As such, we would also argue, the clarity of the matter tears asunder the veil dividing the so called “secular” from “religious” arguments against this practice. While it is customary for some opponents of euthanasia to claim how “you don’t need to be religious” to argue against it, either out of conviction or as a strategic move to make their standpoint more publicly acceptable, the fact of the matter is that this is the point where the plunge into the depth of what is sometimes called “culture of death”, becomes inevitable and all illusions one might have about it are left behind like so much flotsam on the surface.
We’ll posit that the stand one takes for or against euthanasia, once its grounds are clearly understood, is by necessity a stand one takes for or against God. The crux of the matter is that we’ll attempt to show that the attitude doesn’t have to be conscious in order to be fully deliberate; it represents the point where atheism ceases to be simply an opinion and becomes also a deliberate choice of the active opposition and unmovable intellectual stance, first towards the creation and then towards the Creator Himself.
To argue the point, now we have to turn to what everyday life tells us about life itself.
More or less everybody knows that lives of elderly, infirm and sick are to be maintained, nourished and made easier without necessarily grounding the practice in the rational system explaining the role of death in human life.

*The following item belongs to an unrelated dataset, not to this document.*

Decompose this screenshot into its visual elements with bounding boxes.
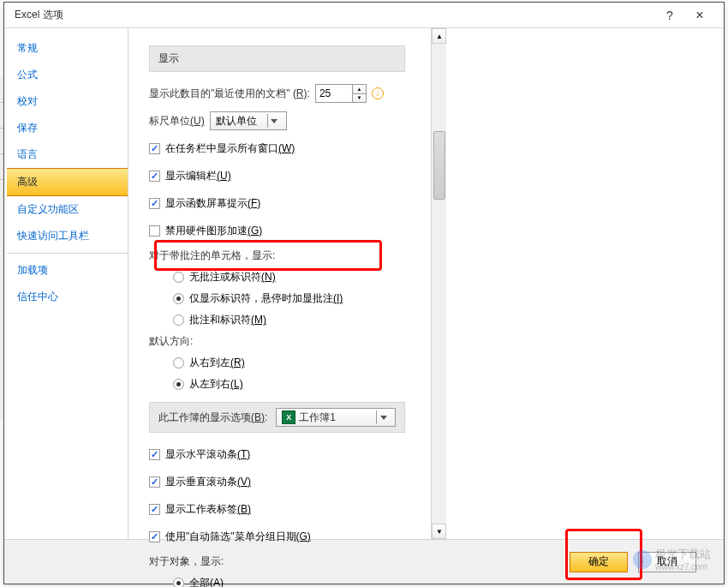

If one doesn’t care about one’s own parents, we can be sure that one will at least be ready and able, as is fashionable today, to denounce others for not doing so for their own people. Clearly, then, as the practice is still preserved even in the moralizing chatter, its roots have to run deep.
Yet when someone asks us why we do it, i.e. why are we compelled to nourish life to the last moment, we can’t really offer a systematic answer.
Sometimes one is perplexed over such inability to give reasonable grounds for one’s deepest convictions, moreover convictions that were already present long time ago so that men of today are rather relying on them as a legacy than reinventing them.
However, there is something even more perplexing, yet rarely addressed, because it becomes obvious only when the opposite question has been asked:
Why demand answer in the first place and – crucially – why make the practice incumbent upon the ability to provide the systematic rationale for it?
Perhaps it is not self evident to everyone, but such opinion implies that the question of whether life is good in itself was never before posed, because systematic answers are not something we can find before the late 17th Century, cca. 2000 years after Plato and Aristotle indeed have posed and answered some important questions, yet, for some reason, never provided us with the system of answers.
Therefore, why would everybody understand that he couldn’t learn a foreign language in an instant, while scarcely anyone would allow for the possibility that he cannot create a system providing the answer to a final question such as this in the blink of an eye?
Well, the answer to this dilemma is quite simple.
We expect a simple answer because the question itself is a simple one.
Natural understanding of simplicity, once it gets baptized in the acid bath of modernity, morphs into a false conviction that the most simple is also the most obvious and that this obviousness must at some point equal consciousness.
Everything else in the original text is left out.